Como toda negociação baseada na vontade das partes, o contrato pode sim ser renegociado, de modo a refletir a situação das partes da maneira mais fidedigna possível. Destarte, o lojista, percebendo não poder honrar na integralidade com todos os compromissos firmados em contrato, poderá pleitear junto ao locador uma renegociação dos valores a serem pagos.

O locador, por seu turno, é obrigado a aceitar os termos pleiteados pelo lojista?

Como a própria relação contratual firmada é consensual, a renegociação de seus termos também o deve ser, cabendo ao locador aceitar se assim preferir.

E se uma das partes não aceitar o acordo?

Se a negativa para a renegociação do contrato partir do locador, o locatário poderá recorrer ao Poder Judiciário para a alteração das bases contratuais devido à pandemia, socorrendo-se dos princípios da Boa Fé Contratual (art. 422, CC/2002) e do direito a revisão contratual pela onerosidade excessiva (art. 478, CC/2002), evitando a inadimplência.

Por outro lado, se a negativa de renegociação do contrato partir do locatário e este inadimplir com os pagamentos devidos, poderá o locador ingressar com ação de despejo por inadimplemento (art. 5º, Lei n. 8.245/1991), visando retomar o espaço locado.

O ideal, nesse período difícil para todos, é a busca por soluções que contemplem ambas as partes da melhor forma, tendo o locador de Shopping Center a sensibilidade de tratar cada operação de per si, considerando o ramo de atividade e o tempo de recuperação do lojista. O locatário de espaço comercial de Shopping Center deve considerar sua capacidade de retomada e a possibilidade de cumprimento integral do contrato firmado no futuro.

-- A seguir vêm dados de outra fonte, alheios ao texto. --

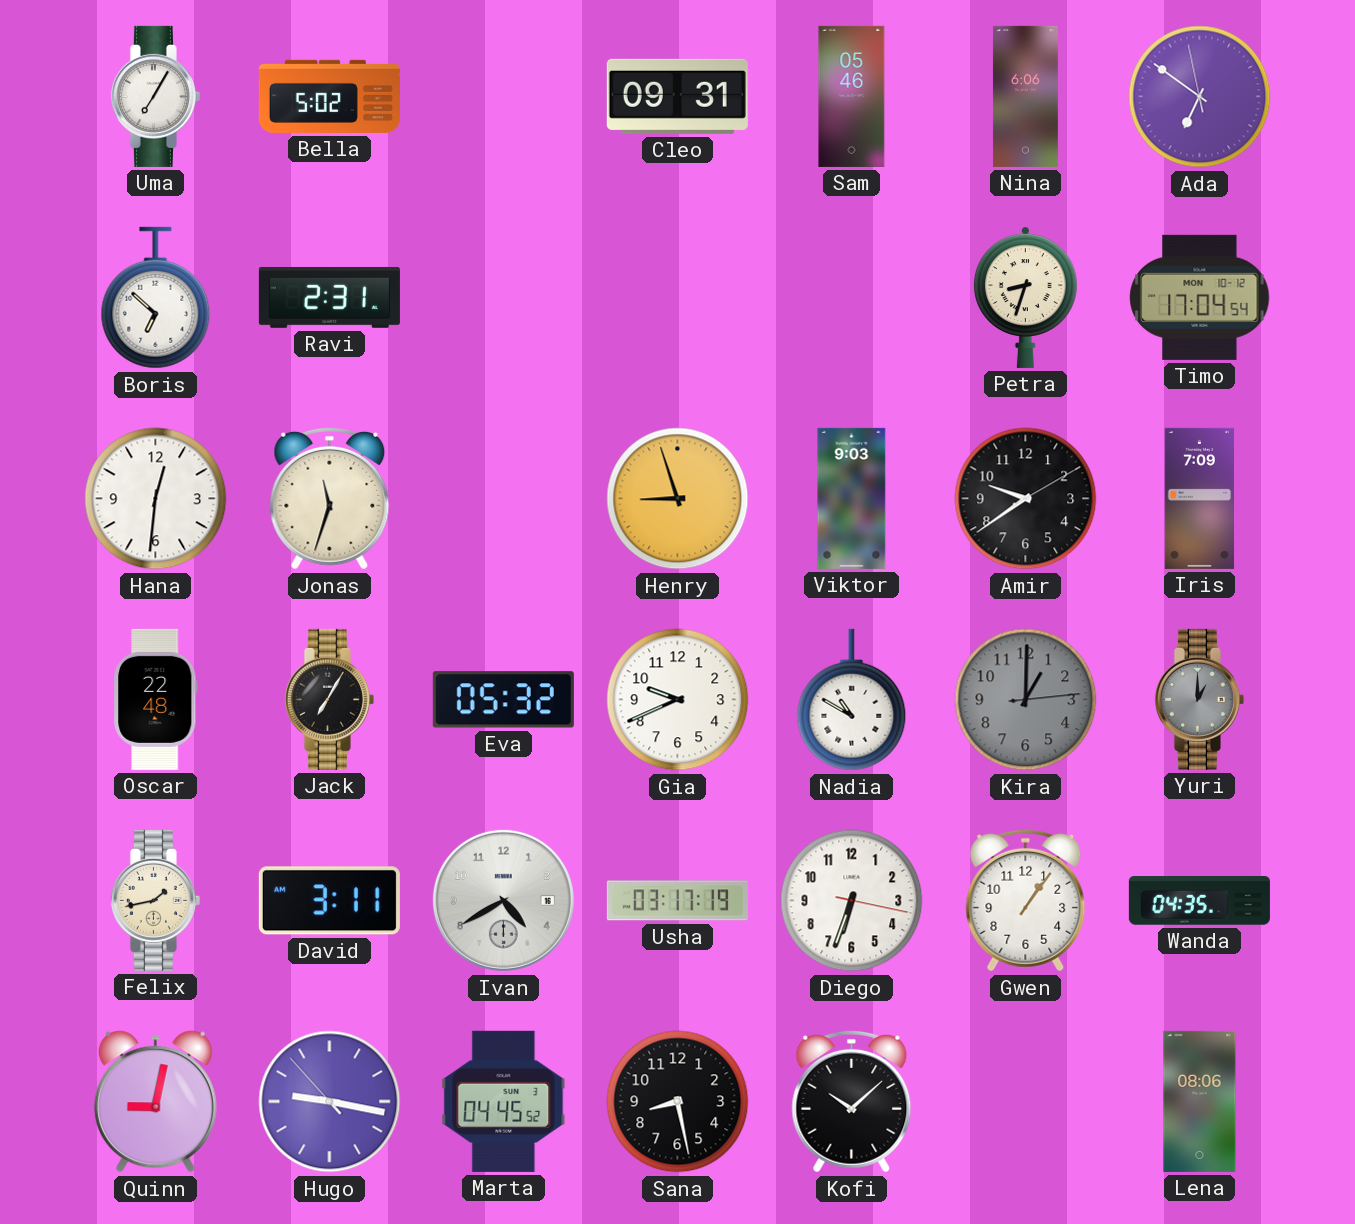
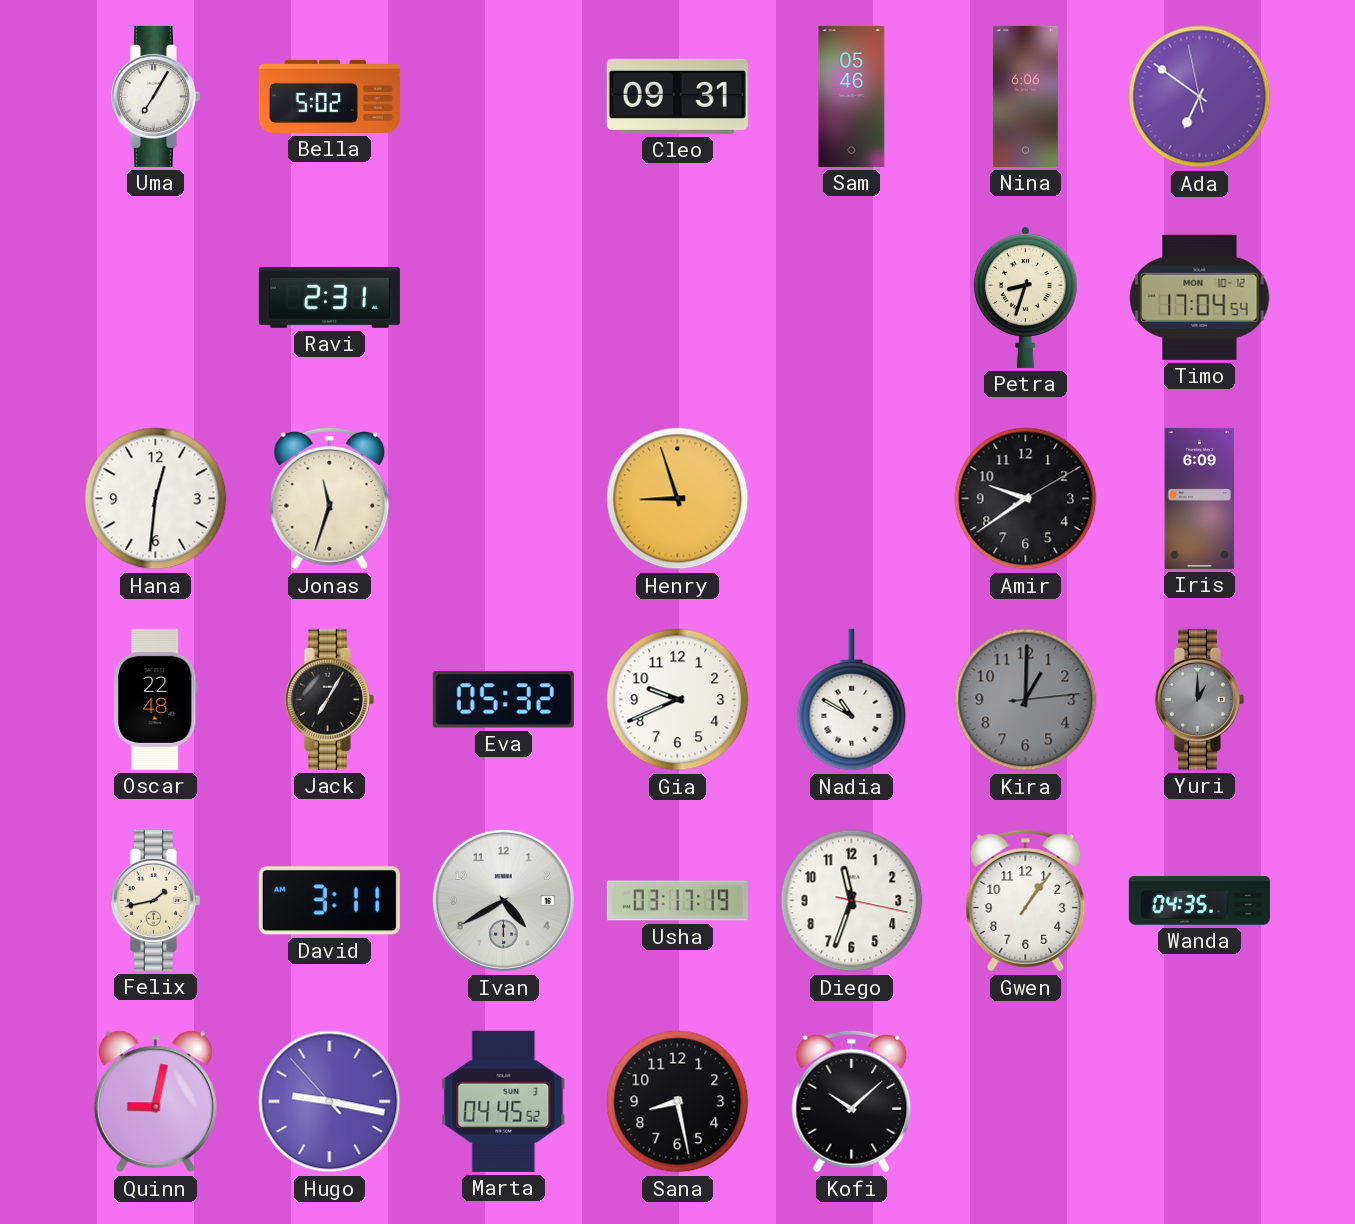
Boris: 6:52 -> none
Viktor: 9:03 -> none
Iris: 7:09 -> 6:09
Diego: 6:33 -> 11:33
Lena: 08:06 -> none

Certo é que a situação pela qual o mundo passa é sem precedentes, e por isso, todos os envolvidos em relações contratuais, sobretudo as travadas entre os Shopping Centers e os lojistas, devem se valer do diálogo e do poder de negociação que possuem, para que haja equilíbrio, prudência e bom senso nas renegociações dos contratos de locação e estes atinjam seu objetivo precípuo, que é alavancar social e economicamente o país.

*Juliana Neves é advogada do MLA – Miranda Lima Advogados.